After each set of shofar blasts on Rosh Hashanah, we sing a poem that recalls the birth of the world. On it’s birthday, the universe gives an account of itself.

Yet we do not read Genesis; we hear nothing about the creation of the universe at all. We read about Sarah and the birth of Yitzchak; with the accompanying Haftara of Hannah and the birth of Shmuel. What does this have to do with judgment and Rosh Hashanah?

Everything. The meaning of existence is associated here with the imagery of a woman who desperate for a child, who would do whatever it takes to make the child great. This imagery is exactly the model of our relationship with God. In the poem recalling creation, we hope that we stand before God as His children.

The model is one of love – for one another, strangers, and God. Love is what it means to be Jewish.

Look closer, and see how relevant the details are to us, as we are judged.

Sarah and Hannah have so much love and goodness to give, and no child to give it to. It’s the same reason God created us; to have someone to give goodness to.

Sarah and Hannah never gave up their vision of what they hoped could one day be; that they would have their perfect child. It’s the same reason God will never turn you away.

They prayed, despite the physical impossibility of ever having a child – they were infertile. Our prayers are powerful. We don’t understand how it works; but we don’t need to. It just does. We pour our hopes, ideals, and pleas into something, anything; perhaps tears, or even a sob.

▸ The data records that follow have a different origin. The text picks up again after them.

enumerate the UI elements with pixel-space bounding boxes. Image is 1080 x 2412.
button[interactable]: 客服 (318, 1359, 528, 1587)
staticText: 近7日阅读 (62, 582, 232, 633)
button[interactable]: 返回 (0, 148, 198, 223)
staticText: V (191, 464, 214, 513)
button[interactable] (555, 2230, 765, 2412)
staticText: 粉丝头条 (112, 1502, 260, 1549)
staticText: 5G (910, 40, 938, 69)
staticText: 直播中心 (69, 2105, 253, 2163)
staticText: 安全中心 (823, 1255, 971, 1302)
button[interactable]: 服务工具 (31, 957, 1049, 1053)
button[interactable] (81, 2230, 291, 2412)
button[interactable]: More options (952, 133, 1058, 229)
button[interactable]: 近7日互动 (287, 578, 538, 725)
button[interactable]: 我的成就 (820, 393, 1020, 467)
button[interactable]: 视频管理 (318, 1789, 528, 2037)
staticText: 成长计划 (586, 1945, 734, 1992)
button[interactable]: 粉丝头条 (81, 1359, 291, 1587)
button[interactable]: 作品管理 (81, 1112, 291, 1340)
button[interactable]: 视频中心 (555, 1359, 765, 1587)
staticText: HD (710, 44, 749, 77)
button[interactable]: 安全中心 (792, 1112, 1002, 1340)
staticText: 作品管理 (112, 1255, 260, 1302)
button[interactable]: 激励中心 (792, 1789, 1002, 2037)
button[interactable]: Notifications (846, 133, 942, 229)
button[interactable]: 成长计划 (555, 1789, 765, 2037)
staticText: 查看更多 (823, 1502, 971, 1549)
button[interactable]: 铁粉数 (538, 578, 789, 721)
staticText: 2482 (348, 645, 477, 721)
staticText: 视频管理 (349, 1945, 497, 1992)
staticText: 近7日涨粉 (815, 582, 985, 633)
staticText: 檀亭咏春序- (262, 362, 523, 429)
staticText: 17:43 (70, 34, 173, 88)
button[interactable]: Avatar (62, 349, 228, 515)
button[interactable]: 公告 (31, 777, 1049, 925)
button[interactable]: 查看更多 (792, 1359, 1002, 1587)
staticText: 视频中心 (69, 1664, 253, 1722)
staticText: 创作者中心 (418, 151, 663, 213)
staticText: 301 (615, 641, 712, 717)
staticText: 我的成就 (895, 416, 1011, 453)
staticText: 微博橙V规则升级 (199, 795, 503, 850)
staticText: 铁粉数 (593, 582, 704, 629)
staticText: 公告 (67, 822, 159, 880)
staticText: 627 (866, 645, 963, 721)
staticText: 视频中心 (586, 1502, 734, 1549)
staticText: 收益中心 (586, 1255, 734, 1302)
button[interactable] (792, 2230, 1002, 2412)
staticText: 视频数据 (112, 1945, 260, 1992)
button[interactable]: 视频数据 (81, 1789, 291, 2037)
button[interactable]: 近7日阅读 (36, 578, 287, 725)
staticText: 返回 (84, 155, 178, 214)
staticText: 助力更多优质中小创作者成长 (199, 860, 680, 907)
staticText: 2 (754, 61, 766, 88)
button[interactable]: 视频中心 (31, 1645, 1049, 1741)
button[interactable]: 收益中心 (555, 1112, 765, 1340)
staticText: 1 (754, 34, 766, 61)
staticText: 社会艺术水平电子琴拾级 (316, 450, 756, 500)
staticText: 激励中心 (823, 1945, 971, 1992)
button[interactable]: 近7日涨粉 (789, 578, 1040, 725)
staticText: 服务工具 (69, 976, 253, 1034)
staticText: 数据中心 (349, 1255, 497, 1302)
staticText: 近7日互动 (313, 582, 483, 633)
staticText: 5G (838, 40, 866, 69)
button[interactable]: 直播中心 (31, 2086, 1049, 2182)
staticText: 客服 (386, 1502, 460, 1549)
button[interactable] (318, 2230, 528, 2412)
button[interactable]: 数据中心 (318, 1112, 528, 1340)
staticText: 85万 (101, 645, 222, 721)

This is the model for prayer.

Sarah and Hannah were desperate for a child and would do whatever it took to make their child great. It was their circumstances, and the way they reacted to them, that transformed these women into these figures we read about. They never lost hope. They just focussed inwards.

When they got what they always wanted, it is instructive to see how they responded. What did they want it for? There is no ego when it comes to raising a child. You serve your child. You have to sacrifice, nurture, clean, care for, watch, and protect them. Having a child means sacrifice. But that’s what an amazing parent does for their child. Happily. Happily because it’s worth it. Worth it because you love them. Love them because it’s what you always wanted.

So on Rosh Hashana, as we are judged, remember this.

Because that’s exactly how God feels about you.